A surprising overnight rally on Monday pushed the Bitcoin price above $11,700.
As of around 2100 UTC, the BTC/USD exchange rate was trading at its intraday high of $11,736. The pair underwent a sharp downside correction as traders sold their holdings at local highs. Entering Tuesday, it was trading just shy of $11,500.
Nico, an independent market analyst, noted that the latest bearish move pointed to a weak rejection near $11,700-resistance. Saying that he is confident about the cryptocurrency’s bullish bias, Nico added that traders should – nevertheless – watch out for an extended pullback towards $11,100.

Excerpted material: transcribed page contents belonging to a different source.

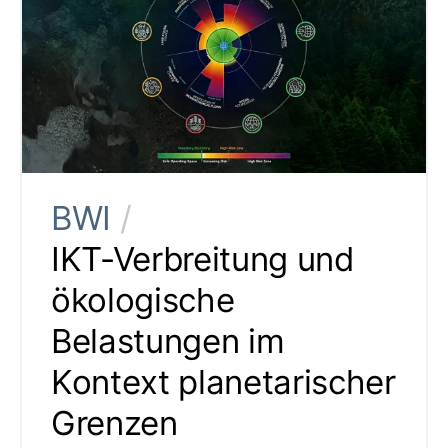
BWI
/
IKT-Verbreitung und
ökologische
Belastungen im
Kontext planetarischer
Grenzen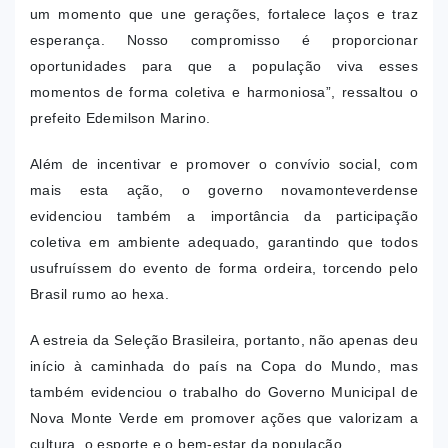
um momento que une gerações, fortalece laços e traz
esperança. Nosso compromisso é proporcionar
oportunidades para que a população viva esses
momentos de forma coletiva e harmoniosa”, ressaltou o
prefeito Edemilson Marino.
Além de incentivar e promover o convívio social, com
mais esta ação, o governo novamonteverdense
evidenciou também a importância da participação
coletiva em ambiente adequado, garantindo que todos
usufruíssem do evento de forma ordeira, torcendo pelo
Brasil rumo ao hexa.
A estreia da Seleção Brasileira, portanto, não apenas deu
início à caminhada do país na Copa do Mundo, mas
também evidenciou o trabalho do Governo Municipal de
Nova Monte Verde em promover ações que valorizam a
cultura, o esporte e o bem-estar da população.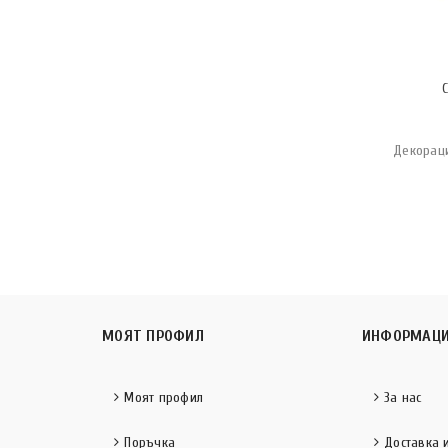
Декораци
МОЯТ ПРОФИЛ
ИНФОРМАЦ
Моят профил
За нас
Поръчка
Доставка 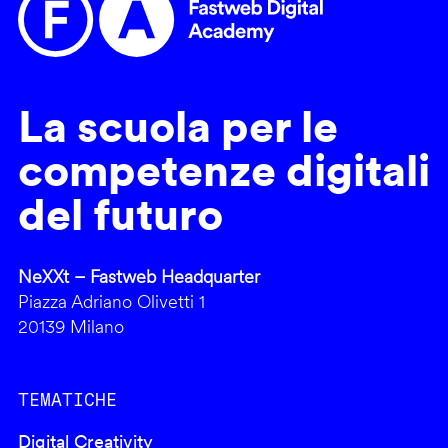
La scuola per le
competenze digitali
del futuro
NeXXt – Fastweb Headquarter
Piazza Adriano Olivetti 1
20139 Milano
TEMATICHE
Digital Creativity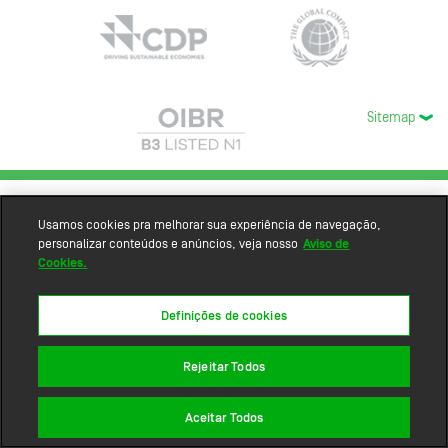
Sitemap
Usamos cookies pra melhorar sua experiência de navegação,
personalizar conteúdos e anúncios, veja nosso
Aviso de
Cookies.
Definições de cookies
Rejeitar Todos
Aceitar Todos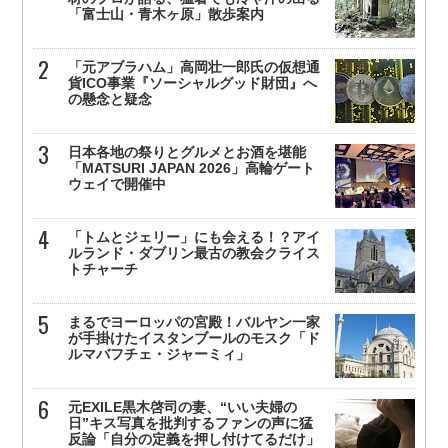
「富士山・青木ヶ原」散歩案内
「元アブラハム」高岡壮一郎氏の仮想通
貨ICO事業『ソーシャルグッド財団』へ
の懸念と疑念
日本各地の祭りとグルメとお酒を堪能
「MATSURI JAPAN 2026」高輪ゲート
ウェイで開催中
「トムとジェリー」にも会える！？アイ
ルランド・ダブリン最古の教会クライス
トチャーチ
まるでヨーロッパの宮殿！バルヤン一家
が手掛けたイスタンブールのモスク「ド
ルマバフチェ・ジャーミィ」
元EXILE黒木啓司の妻、“いい夫婦の
日”キス写真を批判するファンの声に猛
反論「自分の定義を押し付けてるだけ」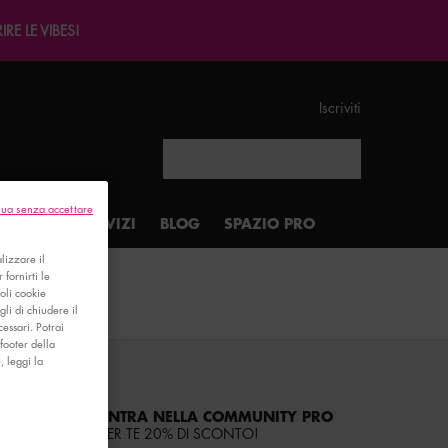
E LE VIBES!
Iscriviti
Search
ua senza accettare
VEGAN
SERVIZI
BLOG
SPAZIO PRO
lizzare il
 fornirti le
soli cookie
gli di chiudere il
essari. Potrai
footer della
, leggi la
ENTRA NELLA COMMUNITY PRO
PER TE 20% DI SCONTO!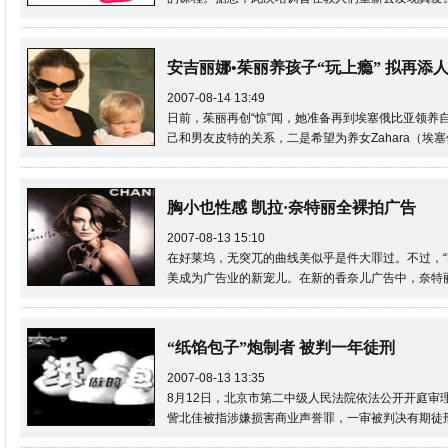
安吉丽娜•茱丽养孩子“玩上瘾” 拟再添
2007-08-14 13:49
日前，茱丽再创“惊”闻，她准备再到埃塞俄比亚领养
己和男友皮特的关系，二是希望为养女Zahara（埃
胸小也性感 凯拉·奈特丽全裸拍广告
2007-08-13 15:10
在好莱坞，无突兀的曲线美似乎是件大罪过。不过，“英
美成为广告业的新宠儿。在新的香奈儿广告中，奈特
“纸馅包子”炮制者 被判一年徒刑
2007-08-13 13:35
8月12日，北京市第二中级人民法院依法公开开庭审
訾北佳被指涉嫌损害商业声誉罪，一审被判决有期徒刑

His reason was a missing candle on the Bitcoin Futures chart of the Chicago Mercantile Exchange. Traders believe that the so-called “gap” in the derivatives market propels the spot Bitcoin to fill it. Studies show that Bitcoin has filled 9 out of 10 of such missing candles in the past.
This psychological factor became the basis of Nico’s analysis.
Bullish Predictions for Bitcoin
The nature of Monday’s upside move was macroeconomic.
Bitcoin broke above its crucial technical resistances after taking cues from a tech-led stock market rally on Wall Street this Monday. The cryptocurrency remains erratically correlated with the S&P 500, as shown in the Skew chart below.
So it appears, the stock market pump reduced Bitcoin’s bearish bias. The roots of this analogy go way back to March 2020. Then, Bitcoin became an ideal scapegoat to cover investors’ losses in the S&P 500 index. It was sitting atop nearly 50 percent yearly profits YTD, which made it an ideal asset to offload for investors.
Even today, Bitcoin has rallied far better than traditional markets, which includes its top rival gold.
Traders assessed a bullish outcome for the S&P 500 in the coming days, primarily because of the third-quarter earnings season. They relied on optimistic outcomes for the firms during the reported rebound in the US economy in Q3. Excerpts from the Wall Street Journal report:
“With the economy continuing to slowly reopen, profits of the large U.S. companies in the flagship stock index are now projected to drop 20% from a year earlier in the third quarter. That is an improvement from the 25% decline anticipated at the end of June and the 32% drop reported for the second quarter.”
People also expected a clear pathway for the second coronavirus stimulus package. Despite hitting roadblocks, higher anticipations that Joe Biden would win the November 3 presidential election helped investors assess the possibility of a $2.3 trillion relief for American households and businesses.
That made the US stock market bullish in the running quarter. In turn, it left Bitcoin in a similar upside spell.
“Now that there are no further obstacles along the way, BTC and ETH are cleared to rise to $12,000 and $440, respectively,” Konstantin Anissimov, Executive Director at CEX.IO, told BlocDesk. “And if demand continues to increase, they may even be bound for new yearly highs. Such price behavior will indicate the restart of the crypto bull market.”
BTC/USD was trading at $11,494 at the time of this writing.